Cultural Understanding as a Visual Perception Problem: A key finding is that models often fail not because they cannot reason, but because they cannot perceive culture-specific visual elements. This suggests that increasing cultural diversity in pre-training data is more critical than merely enhancing reasoning logic.
Evidence Graph + Iterative Error Isolation Methodology: This diagnostic approach offers depth far beyond simple accuracy. It is transferable to any benchmark requiring multi-step reasoning (e.g., mathematical reasoning, code generation).
High Standard of Human Annotation: Every question is annotated by local cultural experts and calibrated by independent auditors, avoiding translation artifacts. This is a resource-intensive but highly valuable contribution to the community.

Limitations & Future Work¶

Limited Scale: With 2,400 questions across 18 regions (~130 per region), the coverage of all cultural scenarios may be insufficient.
Reliance on LLM Judge: Although majority voting is used, LLM evaluation itself may carry biases toward certain languages.
Geographic Coverage: Parts of Africa, South America, and smaller Southeast Asian linguistic groups are not yet included.
Future Directions: (a) Expansion to more regions and languages; (b) Developing strategies for culture-aware visual pre-training data; (c) Open-sourcing automated diagnostic tools based on evidence graphs; (d) Exploring strategies to balance cultural distribution in pre-training data.

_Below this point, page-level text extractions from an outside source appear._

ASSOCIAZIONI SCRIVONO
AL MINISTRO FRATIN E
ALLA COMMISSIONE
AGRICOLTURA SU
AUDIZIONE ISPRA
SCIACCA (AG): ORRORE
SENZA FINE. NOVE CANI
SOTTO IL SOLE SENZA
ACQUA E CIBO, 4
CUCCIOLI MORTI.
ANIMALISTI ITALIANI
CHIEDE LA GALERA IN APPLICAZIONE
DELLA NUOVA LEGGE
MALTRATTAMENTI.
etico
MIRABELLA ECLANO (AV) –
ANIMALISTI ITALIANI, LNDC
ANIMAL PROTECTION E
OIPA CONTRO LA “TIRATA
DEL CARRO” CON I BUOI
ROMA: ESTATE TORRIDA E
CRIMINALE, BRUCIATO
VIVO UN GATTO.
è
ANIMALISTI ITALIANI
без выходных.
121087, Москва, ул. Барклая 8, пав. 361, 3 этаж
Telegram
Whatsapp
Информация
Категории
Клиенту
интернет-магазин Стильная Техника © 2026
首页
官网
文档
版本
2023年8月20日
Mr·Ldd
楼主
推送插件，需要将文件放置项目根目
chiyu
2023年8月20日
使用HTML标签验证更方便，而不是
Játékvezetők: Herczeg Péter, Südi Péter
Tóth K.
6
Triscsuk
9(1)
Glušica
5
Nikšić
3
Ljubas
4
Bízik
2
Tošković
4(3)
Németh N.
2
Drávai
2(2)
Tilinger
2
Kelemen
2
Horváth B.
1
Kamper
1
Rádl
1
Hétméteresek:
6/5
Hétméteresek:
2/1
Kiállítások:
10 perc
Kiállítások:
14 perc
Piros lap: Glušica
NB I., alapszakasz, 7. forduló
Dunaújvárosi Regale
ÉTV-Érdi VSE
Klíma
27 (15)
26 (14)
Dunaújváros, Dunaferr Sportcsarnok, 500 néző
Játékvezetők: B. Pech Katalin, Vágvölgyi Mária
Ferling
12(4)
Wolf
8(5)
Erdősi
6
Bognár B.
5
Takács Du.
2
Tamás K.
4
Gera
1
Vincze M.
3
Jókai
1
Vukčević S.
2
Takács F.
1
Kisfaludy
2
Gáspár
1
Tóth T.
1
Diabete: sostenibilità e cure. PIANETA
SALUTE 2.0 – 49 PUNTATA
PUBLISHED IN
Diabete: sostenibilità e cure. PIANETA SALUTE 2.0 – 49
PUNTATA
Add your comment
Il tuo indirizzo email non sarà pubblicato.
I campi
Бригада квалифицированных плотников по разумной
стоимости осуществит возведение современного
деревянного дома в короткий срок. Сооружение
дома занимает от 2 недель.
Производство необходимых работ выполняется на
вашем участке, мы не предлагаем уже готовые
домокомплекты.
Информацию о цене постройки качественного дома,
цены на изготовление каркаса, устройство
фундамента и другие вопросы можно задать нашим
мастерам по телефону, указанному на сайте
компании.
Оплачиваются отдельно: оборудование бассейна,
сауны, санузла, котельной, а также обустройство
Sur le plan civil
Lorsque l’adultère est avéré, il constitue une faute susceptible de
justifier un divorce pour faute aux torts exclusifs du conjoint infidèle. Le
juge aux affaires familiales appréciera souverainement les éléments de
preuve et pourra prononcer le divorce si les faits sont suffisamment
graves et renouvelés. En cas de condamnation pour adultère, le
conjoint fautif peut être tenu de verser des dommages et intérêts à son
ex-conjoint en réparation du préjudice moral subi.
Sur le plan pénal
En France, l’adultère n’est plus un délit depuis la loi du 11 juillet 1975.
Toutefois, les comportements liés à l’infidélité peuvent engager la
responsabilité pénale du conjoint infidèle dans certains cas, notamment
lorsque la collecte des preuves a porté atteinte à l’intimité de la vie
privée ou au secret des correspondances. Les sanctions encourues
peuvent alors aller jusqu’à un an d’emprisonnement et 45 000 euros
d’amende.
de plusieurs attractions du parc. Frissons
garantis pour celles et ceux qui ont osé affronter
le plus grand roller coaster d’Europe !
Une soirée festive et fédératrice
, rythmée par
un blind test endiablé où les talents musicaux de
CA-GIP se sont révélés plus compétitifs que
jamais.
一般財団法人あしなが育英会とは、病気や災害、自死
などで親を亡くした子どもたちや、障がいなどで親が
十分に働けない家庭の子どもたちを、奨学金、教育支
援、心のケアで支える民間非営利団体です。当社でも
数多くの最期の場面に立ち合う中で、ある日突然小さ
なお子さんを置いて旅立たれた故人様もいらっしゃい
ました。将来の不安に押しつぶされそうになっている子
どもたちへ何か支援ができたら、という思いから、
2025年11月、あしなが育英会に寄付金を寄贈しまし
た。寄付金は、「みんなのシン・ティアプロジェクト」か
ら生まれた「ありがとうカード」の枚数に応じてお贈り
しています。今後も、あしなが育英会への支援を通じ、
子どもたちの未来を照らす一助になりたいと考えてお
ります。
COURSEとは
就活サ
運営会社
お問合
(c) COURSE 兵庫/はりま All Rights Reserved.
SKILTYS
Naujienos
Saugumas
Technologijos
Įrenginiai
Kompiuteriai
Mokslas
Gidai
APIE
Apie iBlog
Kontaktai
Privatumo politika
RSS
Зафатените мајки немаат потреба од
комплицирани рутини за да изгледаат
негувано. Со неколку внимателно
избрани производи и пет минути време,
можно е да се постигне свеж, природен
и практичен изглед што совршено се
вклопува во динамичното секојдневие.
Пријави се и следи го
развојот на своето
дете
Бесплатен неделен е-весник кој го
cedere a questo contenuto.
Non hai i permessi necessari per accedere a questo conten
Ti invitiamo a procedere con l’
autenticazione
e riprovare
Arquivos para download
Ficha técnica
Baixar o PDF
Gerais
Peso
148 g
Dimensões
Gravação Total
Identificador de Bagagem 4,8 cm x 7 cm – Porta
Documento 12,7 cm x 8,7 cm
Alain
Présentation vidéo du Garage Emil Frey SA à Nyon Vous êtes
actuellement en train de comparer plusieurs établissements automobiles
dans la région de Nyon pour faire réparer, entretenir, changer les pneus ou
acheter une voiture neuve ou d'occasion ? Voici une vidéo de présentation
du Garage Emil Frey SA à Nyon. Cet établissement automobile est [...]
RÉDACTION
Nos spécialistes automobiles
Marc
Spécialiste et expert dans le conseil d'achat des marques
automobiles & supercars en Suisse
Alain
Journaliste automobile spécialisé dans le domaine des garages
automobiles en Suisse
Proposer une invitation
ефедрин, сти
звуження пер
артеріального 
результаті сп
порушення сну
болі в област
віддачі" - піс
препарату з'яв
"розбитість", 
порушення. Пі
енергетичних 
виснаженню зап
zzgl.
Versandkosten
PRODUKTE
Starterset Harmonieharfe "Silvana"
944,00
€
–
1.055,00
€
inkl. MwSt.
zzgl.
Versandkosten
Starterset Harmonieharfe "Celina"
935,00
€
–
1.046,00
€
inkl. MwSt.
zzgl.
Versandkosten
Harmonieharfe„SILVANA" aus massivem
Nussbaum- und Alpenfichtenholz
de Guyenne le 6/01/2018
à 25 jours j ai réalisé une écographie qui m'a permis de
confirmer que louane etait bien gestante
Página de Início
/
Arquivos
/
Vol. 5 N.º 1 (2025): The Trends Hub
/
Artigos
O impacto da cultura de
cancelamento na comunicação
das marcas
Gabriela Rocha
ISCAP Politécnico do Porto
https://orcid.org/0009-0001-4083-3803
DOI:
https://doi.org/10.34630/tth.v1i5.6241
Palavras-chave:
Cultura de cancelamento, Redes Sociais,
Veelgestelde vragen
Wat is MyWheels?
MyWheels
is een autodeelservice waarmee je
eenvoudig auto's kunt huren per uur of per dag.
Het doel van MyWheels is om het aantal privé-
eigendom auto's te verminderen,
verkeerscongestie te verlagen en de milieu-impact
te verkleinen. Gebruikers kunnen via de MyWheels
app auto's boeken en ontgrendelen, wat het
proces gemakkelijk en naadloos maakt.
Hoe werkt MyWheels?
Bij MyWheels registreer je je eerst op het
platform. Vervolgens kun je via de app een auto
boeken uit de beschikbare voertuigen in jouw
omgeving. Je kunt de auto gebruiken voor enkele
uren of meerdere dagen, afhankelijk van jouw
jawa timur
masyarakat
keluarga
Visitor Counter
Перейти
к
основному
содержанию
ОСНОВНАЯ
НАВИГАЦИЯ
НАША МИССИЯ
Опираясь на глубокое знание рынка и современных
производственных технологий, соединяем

vs. ViMUL-Bench: While ViMUL-Bench covers 14 languages, it uses a mix of non-cultural videos and some translated annotations. MINERVA-Cultural uses only original annotations by local experts and culture-specific video content.
vs. MINERVA: While the original MINERVA provides reasoning chains and error classification, MINERVA-Cultural adds the multicultural dimension and the evidence graph analysis for finer diagnostics.
vs. LongVideoBench/MLVU: These focus on general video understanding. MINERVA-Cultural fills the gap in cultural and multilingual reasoning.

Rating¶

Novelty: ⭐⭐⭐⭐ First large-scale, fully human-annotated multicultural video reasoning benchmark with a novel evidence graph analysis.
Experimental Thoroughness: ⭐⭐⭐⭐⭐ Evaluates 7 models across 18 regions with multi-dimensional analysis (audio/frames/budget/error types) and human baselines.
Writing Quality: ⭐⭐⭐⭐⭐ Strong motivation, detailed annotation process, and insightful analysis.
Value: ⭐⭐⭐⭐⭐ Exposes cultural biases in AI, defines key directions for improvement, and is significant for equitable AI and global deployment.